Increase in wiring delay in metal wiring with miniaturized multi-layered LSI and 3D memory is a large problem. In order to decrease the wiring delay, it is important to decrease wiring resistance and interwire capacitance. Application of a low-resistance material such as Cu, for example, is put into practical use for decreasing the wiring resistance. Unfortunately, Cu wiring also has problems such as stress-migration- or electromigration-induced degradation of reliability, a size effect-induced increase in electric resistivity, and embedding into fine via holes, and there has been a demand for wiring materials with lower resistance and higher current density tolerance.

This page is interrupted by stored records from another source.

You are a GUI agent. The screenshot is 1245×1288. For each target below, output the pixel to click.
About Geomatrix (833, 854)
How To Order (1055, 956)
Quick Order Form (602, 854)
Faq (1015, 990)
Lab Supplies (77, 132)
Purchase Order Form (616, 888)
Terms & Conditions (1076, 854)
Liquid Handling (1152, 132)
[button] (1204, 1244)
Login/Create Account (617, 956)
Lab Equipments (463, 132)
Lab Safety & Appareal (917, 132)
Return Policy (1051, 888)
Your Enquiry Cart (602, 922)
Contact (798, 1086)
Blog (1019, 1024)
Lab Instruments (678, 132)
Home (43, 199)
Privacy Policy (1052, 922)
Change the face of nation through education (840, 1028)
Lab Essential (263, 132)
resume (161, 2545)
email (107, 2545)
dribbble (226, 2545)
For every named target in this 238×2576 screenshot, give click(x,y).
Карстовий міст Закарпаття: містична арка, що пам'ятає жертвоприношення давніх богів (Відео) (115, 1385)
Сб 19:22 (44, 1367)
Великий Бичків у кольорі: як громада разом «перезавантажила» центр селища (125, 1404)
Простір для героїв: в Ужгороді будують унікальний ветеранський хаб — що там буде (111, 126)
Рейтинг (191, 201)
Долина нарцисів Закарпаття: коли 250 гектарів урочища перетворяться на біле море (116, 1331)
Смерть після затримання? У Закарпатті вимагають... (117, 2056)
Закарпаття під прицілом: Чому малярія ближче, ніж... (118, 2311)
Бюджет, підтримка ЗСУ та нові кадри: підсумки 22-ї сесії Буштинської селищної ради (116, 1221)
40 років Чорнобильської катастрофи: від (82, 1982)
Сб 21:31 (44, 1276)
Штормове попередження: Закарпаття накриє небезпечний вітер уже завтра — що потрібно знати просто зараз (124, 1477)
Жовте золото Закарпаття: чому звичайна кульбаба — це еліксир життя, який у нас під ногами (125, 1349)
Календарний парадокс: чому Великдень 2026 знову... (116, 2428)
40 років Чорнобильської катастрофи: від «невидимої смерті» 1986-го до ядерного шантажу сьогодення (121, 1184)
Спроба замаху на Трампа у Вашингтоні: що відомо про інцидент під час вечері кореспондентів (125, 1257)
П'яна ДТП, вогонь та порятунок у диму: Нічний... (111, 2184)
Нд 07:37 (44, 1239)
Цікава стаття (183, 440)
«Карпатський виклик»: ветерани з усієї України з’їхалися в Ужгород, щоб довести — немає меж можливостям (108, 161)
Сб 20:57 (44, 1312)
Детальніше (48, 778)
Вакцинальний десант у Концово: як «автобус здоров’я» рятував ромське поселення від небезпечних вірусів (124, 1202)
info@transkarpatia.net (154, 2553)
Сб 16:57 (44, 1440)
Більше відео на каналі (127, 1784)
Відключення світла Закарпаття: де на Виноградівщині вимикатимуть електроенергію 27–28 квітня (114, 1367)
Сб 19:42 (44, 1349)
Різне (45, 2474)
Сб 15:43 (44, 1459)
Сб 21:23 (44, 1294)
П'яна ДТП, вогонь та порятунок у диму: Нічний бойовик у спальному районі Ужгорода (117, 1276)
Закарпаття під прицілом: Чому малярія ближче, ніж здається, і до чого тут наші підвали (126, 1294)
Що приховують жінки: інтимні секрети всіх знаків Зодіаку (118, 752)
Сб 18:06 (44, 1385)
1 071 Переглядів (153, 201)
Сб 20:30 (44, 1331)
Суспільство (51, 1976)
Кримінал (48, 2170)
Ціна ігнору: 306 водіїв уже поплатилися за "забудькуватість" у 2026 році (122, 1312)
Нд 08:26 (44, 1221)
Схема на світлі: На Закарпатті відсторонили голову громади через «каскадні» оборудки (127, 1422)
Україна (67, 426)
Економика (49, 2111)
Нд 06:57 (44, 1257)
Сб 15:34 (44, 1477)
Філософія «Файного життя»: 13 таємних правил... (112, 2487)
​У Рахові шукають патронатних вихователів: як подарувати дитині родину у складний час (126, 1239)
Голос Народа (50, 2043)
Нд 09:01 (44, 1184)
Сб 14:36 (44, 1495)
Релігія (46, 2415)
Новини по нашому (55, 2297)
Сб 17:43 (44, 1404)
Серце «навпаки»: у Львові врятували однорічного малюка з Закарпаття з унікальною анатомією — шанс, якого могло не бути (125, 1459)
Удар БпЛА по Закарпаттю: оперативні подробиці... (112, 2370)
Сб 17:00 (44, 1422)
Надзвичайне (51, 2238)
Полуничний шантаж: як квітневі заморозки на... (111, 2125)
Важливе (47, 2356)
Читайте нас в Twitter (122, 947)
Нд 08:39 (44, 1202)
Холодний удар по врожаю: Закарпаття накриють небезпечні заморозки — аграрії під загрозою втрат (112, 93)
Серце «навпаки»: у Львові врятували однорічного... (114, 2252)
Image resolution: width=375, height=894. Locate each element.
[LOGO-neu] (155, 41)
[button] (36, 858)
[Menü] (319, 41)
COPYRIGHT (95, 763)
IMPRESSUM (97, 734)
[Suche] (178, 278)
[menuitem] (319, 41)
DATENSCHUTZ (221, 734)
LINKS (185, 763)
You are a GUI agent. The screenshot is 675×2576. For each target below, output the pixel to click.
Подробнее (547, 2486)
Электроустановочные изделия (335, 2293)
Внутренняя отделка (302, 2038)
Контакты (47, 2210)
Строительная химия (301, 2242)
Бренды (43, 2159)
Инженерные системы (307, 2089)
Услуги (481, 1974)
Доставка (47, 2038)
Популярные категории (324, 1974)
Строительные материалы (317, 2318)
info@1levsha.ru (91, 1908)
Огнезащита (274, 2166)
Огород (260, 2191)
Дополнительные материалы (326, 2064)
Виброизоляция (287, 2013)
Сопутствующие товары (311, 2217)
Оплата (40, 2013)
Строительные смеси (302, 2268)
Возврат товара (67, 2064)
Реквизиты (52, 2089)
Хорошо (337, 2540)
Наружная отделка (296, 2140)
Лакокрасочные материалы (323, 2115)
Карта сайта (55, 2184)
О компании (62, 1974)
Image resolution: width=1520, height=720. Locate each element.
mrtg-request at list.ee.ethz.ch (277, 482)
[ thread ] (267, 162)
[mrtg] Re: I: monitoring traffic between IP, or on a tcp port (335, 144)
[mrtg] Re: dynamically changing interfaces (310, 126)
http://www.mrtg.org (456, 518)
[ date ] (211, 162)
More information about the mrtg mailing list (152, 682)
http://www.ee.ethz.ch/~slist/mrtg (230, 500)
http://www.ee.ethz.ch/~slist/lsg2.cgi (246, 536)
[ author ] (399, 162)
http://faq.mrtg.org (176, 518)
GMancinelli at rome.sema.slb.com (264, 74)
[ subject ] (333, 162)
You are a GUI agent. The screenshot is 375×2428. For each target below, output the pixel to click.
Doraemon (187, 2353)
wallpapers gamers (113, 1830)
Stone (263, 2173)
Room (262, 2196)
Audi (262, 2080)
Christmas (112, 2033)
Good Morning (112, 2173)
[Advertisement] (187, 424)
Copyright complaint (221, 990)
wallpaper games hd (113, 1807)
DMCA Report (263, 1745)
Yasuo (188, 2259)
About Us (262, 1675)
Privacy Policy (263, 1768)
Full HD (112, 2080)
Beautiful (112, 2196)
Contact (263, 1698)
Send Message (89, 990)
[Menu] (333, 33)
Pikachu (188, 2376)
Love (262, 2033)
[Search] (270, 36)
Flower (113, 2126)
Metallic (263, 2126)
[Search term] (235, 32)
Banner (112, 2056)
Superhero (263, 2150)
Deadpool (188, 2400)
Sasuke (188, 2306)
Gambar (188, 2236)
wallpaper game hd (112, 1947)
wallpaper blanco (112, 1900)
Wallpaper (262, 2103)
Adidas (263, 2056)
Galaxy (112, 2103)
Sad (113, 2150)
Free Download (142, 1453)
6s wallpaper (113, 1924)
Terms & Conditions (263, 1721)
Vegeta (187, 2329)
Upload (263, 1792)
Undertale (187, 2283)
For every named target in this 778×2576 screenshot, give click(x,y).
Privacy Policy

Application of a carbon-based material such as a carbon nanotube and a graphene with an excellent physical property such as high current density tolerance, electric conduction property, thermal conductivity, and mechanical strength attracts attention as a next-generation wiring material expected to be low-resistance and highly reliable material. Especially, there have been studied wiring structures having lateral interlayer wiring formed using graphene. A method for forming a graphene wiring includes uniformly forming a graphene film on a substrate and patterning the graphene film into a wiring form or growing graphene on a catalyst layer that has been formed in a wiring pattern.
However, if a graphene wiring is made as thin as about 10 nm, the wiring may be turned into a semiconductor due to the quantum confinement effect of electrons, or the resistance of the wiring may increase due to the scattering effect at the edge.